(Page-level text extractions)
▼
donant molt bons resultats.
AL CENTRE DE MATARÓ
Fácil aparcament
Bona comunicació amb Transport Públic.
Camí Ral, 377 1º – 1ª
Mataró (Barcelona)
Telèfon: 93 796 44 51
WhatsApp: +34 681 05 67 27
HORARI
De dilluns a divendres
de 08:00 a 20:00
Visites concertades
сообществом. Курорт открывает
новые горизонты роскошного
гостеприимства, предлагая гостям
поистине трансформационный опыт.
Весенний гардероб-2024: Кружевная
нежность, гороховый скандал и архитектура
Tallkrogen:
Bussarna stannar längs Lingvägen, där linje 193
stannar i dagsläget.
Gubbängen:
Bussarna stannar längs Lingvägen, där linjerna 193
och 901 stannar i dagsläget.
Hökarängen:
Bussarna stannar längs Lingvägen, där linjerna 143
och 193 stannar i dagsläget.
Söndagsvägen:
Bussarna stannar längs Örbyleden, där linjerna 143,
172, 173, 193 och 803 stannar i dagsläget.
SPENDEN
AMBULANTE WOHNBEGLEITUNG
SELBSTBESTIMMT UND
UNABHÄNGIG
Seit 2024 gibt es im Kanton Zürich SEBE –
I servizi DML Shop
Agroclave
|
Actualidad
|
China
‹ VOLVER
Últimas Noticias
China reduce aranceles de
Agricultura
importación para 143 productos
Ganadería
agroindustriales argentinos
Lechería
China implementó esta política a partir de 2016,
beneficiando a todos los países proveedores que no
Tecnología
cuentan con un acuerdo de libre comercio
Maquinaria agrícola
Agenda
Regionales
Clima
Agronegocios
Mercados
▲
▼
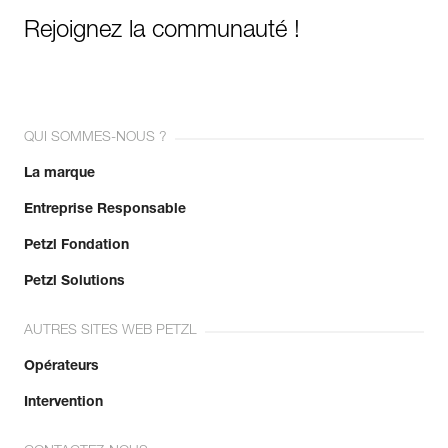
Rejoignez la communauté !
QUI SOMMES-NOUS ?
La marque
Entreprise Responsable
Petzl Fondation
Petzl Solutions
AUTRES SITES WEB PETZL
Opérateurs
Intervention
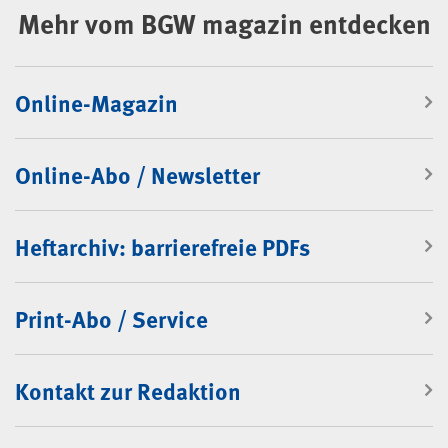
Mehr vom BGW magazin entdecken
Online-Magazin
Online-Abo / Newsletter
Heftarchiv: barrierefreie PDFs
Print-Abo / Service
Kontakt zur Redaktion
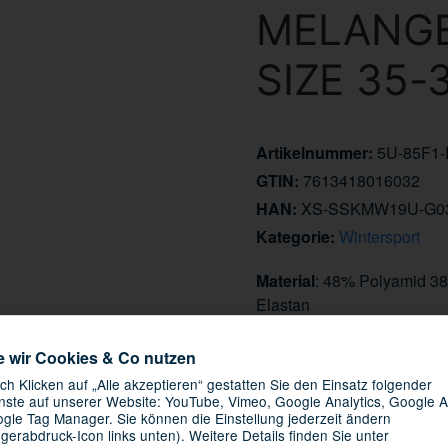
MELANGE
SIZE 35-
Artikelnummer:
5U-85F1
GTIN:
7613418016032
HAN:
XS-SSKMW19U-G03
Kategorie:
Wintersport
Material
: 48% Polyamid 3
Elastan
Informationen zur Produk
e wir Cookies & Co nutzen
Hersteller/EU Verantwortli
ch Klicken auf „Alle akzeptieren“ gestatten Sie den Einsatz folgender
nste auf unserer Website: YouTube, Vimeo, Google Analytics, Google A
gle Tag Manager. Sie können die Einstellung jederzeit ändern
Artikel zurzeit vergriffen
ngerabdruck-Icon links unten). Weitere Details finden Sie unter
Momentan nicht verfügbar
▲
▼
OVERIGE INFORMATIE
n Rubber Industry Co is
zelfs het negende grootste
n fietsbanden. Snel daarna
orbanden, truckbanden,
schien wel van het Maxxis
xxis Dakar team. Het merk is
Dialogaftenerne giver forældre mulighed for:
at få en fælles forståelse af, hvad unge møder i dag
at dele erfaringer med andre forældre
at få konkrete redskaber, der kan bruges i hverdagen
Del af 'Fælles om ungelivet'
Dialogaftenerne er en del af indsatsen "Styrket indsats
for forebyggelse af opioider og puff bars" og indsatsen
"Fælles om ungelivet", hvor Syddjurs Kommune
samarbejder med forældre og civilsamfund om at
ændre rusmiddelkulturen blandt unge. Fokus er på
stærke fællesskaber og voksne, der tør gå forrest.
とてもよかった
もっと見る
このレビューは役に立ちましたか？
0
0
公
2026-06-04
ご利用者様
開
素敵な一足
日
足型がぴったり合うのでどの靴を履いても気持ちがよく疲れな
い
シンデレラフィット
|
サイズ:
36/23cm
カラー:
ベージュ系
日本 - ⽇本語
▲
Work task: In the records, locate each line holding the string "Dialogaftenerne" and copy it.

Response below:
Dialogaftenerne giver forældre mulighed for:
Dialogaftenerne er en del af indsatsen "Styrket indsats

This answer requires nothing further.